Coyuntura Europea

La recuperación económica en Francia y Alemania se retrasa

El instituto estadístico galo señaló ayer que Francia mejora su coyuntura industrial 'tímidamente', pero, pese a ello, todavía permanece en un estado 'deprimido'. 'En un clima general muy pesimista que refleja perspectivas generales a la baja, las perspectivas personales de producción para los próximos tres meses se recuperan, aunque siguen muy por debajo de su nivel medio', agregó el Insee.

La recuperación percibida se debe en su mayoría a que las carteras de pedidos han mejorado ligeramente. El clima de negocios, por su parte, creció un punto, llegando hasta los 91, en lo que fue su primera subida en los últimos seis meses. 'La moral de los franceses mostró avances en una coyuntura industrial todavía bastante deprimida', resaltó el instituto estadístico.

Las perspectivas personales de producción y las de precios mejoran considerablemente, pero la recesión económica se deja notar en las perspectivas generales, que la mayoría de los industriales sigue previendo a la baja.

Los industriales, sin embargo, distan de estar contentos, ya que las existencias de productos acabados se consideran todavía elevadas. Su opinión sobre la evolución reciente de la producción ha notado un fuerte empeoramiento, pasando de 10 a 19 puntos.

Por otra parte, el año pasado se crearon en Francia 107.200 empleos asalariados al margen de la Administración, que supuso un incremento del 0,7% respecto al ejercicio anterior y que representa el menor número desde 1996, según las cifras del organismo que gestiona el seguro de desempleo (Unedic).
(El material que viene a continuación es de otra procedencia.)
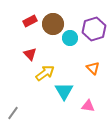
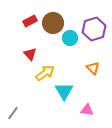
brown circle: moved 1 px up
pink triangle: moved 1 px left, 4 px down
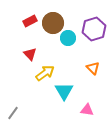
cyan circle: moved 2 px left
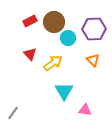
brown circle: moved 1 px right, 1 px up
purple hexagon: rotated 15 degrees clockwise
orange triangle: moved 8 px up
yellow arrow: moved 8 px right, 10 px up
pink triangle: moved 2 px left
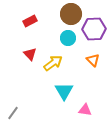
brown circle: moved 17 px right, 8 px up
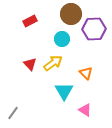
cyan circle: moved 6 px left, 1 px down
red triangle: moved 10 px down
orange triangle: moved 7 px left, 13 px down
pink triangle: rotated 24 degrees clockwise
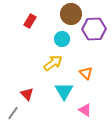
red rectangle: rotated 32 degrees counterclockwise
red triangle: moved 3 px left, 30 px down
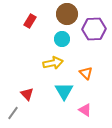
brown circle: moved 4 px left
yellow arrow: rotated 24 degrees clockwise
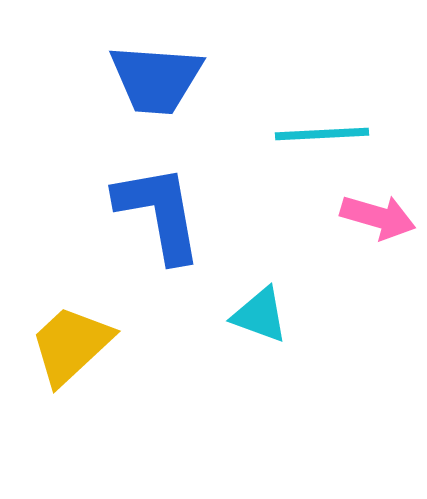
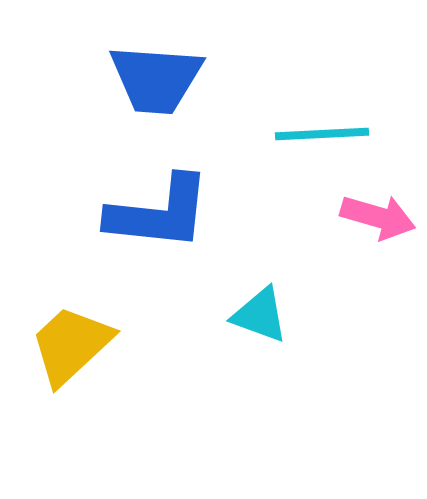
blue L-shape: rotated 106 degrees clockwise
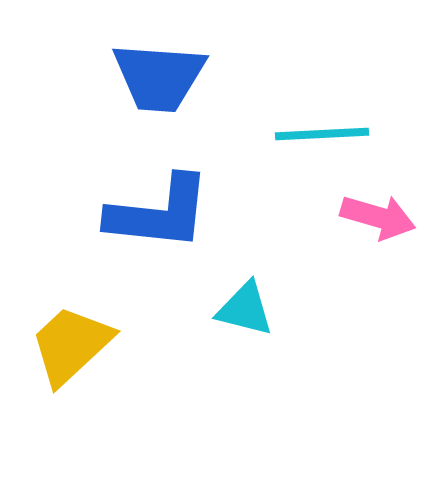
blue trapezoid: moved 3 px right, 2 px up
cyan triangle: moved 15 px left, 6 px up; rotated 6 degrees counterclockwise
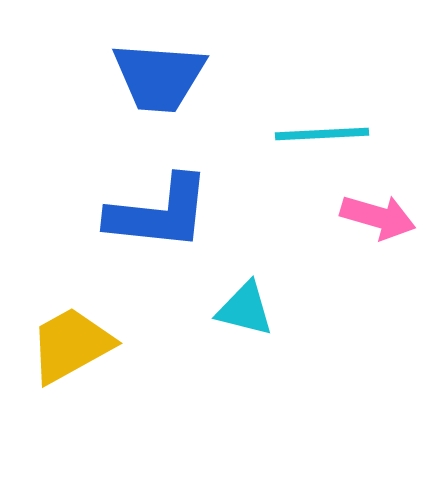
yellow trapezoid: rotated 14 degrees clockwise
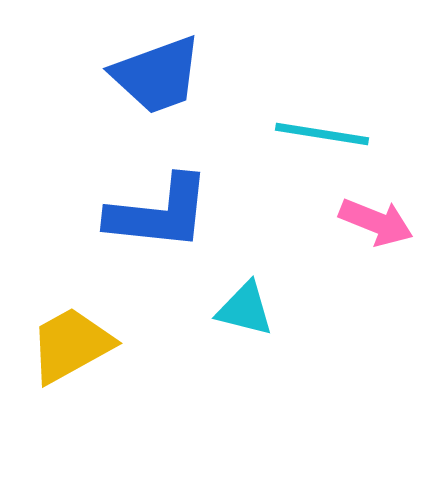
blue trapezoid: moved 2 px left, 2 px up; rotated 24 degrees counterclockwise
cyan line: rotated 12 degrees clockwise
pink arrow: moved 2 px left, 5 px down; rotated 6 degrees clockwise
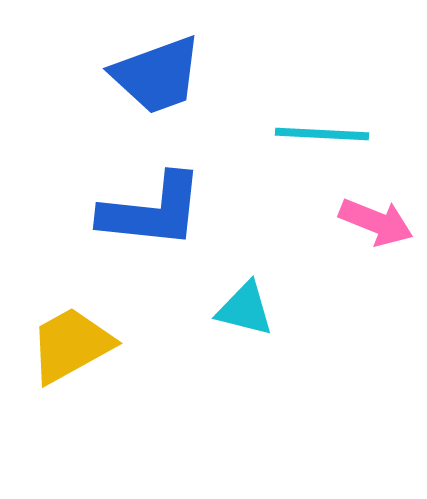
cyan line: rotated 6 degrees counterclockwise
blue L-shape: moved 7 px left, 2 px up
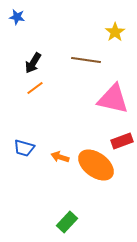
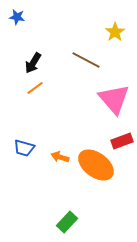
brown line: rotated 20 degrees clockwise
pink triangle: moved 1 px right; rotated 36 degrees clockwise
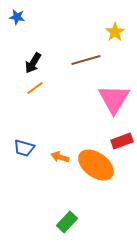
brown line: rotated 44 degrees counterclockwise
pink triangle: rotated 12 degrees clockwise
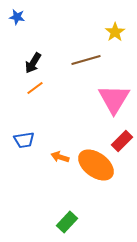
red rectangle: rotated 25 degrees counterclockwise
blue trapezoid: moved 8 px up; rotated 25 degrees counterclockwise
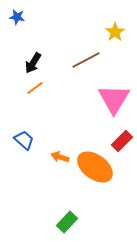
brown line: rotated 12 degrees counterclockwise
blue trapezoid: rotated 130 degrees counterclockwise
orange ellipse: moved 1 px left, 2 px down
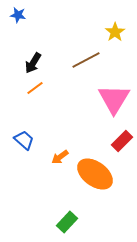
blue star: moved 1 px right, 2 px up
orange arrow: rotated 54 degrees counterclockwise
orange ellipse: moved 7 px down
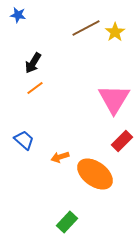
brown line: moved 32 px up
orange arrow: rotated 18 degrees clockwise
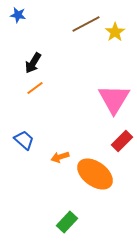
brown line: moved 4 px up
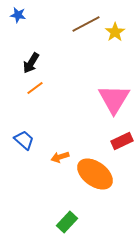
black arrow: moved 2 px left
red rectangle: rotated 20 degrees clockwise
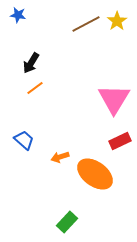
yellow star: moved 2 px right, 11 px up
red rectangle: moved 2 px left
Se trata de la novena subida anual consecutiva del empleo asalariado desde 1994, según el Unedic, que matizó que 2002 marca una ralentización, después de un alza media del 2,7% entre 1997 y 2001.

El organismo de gestión del seguro de paro consideró que el resultado no puede dejar de considerarse 'relativamente positivo a la vista de la degradación de la coyuntura económica en 2002. El número de cotizantes del seguro de paro era a finales del pasado año de 15.862.172 personas en los sectores competitivos, que excluyen los empleos de la Administración.

Alemania

Los economistas germanos, por su parte, auguran un próximo arranque de la economía alemana en el próximo año, con un crecimiento previsible de un 1,8%. No obstante, ésta todavía sufrirá un retroceso del 0,2%, según las previsiones del instituto de estudios económicos de Essen: RWI. 'Durante la segunda mitad del año se espera un ligero auge de la economía mundial, pero Alemania no se beneficiará de él hasta el año próximo', señaló Ullrich Heilemann, director del Instituto de Estudios Económicos.

Alemania se ha visto sumergida bajo una ligera recesión durante el año, tras un estancamiento en el anterior, en que el PIB aumentó, tan sólo, un 0,4%. La recesión en la que se ve envuelta hoy Alemania se debe a la fuerte crisis a la que se ha visto sometida, en el sector de la construcción, y también a las fuertes repercusiones negativas de la fortaleza del euro para exportar. Para 2004 se espera un crecimiento elevado, derivado del adelanto de la reforma fiscal, que incidirá sobre el PIB de cerca del 0,3%.

S&P mantiene el 'rating' a España

Standard and Poor's mantiene a España el rating de deuda pública tanto a largo plazo como a corto plazo (AA+/A-1+), pero mejora al pasar de estable a positiva, según el estudio presentado ayer. Esta mejoría presupone la pronta subida hacia la designación de AAA, calificación que hasta el momento poseen países como Alemania, Reino Unido o Francia, entre otros. Son 19 los países que ostentan este calificativo, entre los que 14 Estados son europeos.

La consolidación fiscal a la que ha llegado España ha sido memorable gracias, en su mayoría, al férreo control en el gasto. El presupuesto previsto para España está ampliamente equilibrado para el 2004, además de haber mantenido el déficit por debajo del 0,5% del producto interior bruto (PIB) en el periodo de 2001 a 2003. De igual modo, la deuda pública seguirá bajando, hasta acercarse al 45% del PIB en 2006, desde el 52% de 2003.

Si España logra bajar la deuda hasta la proporción del PIB y consigue la convergencia en los ingresos hasta los niveles de AAA, lograría este designio.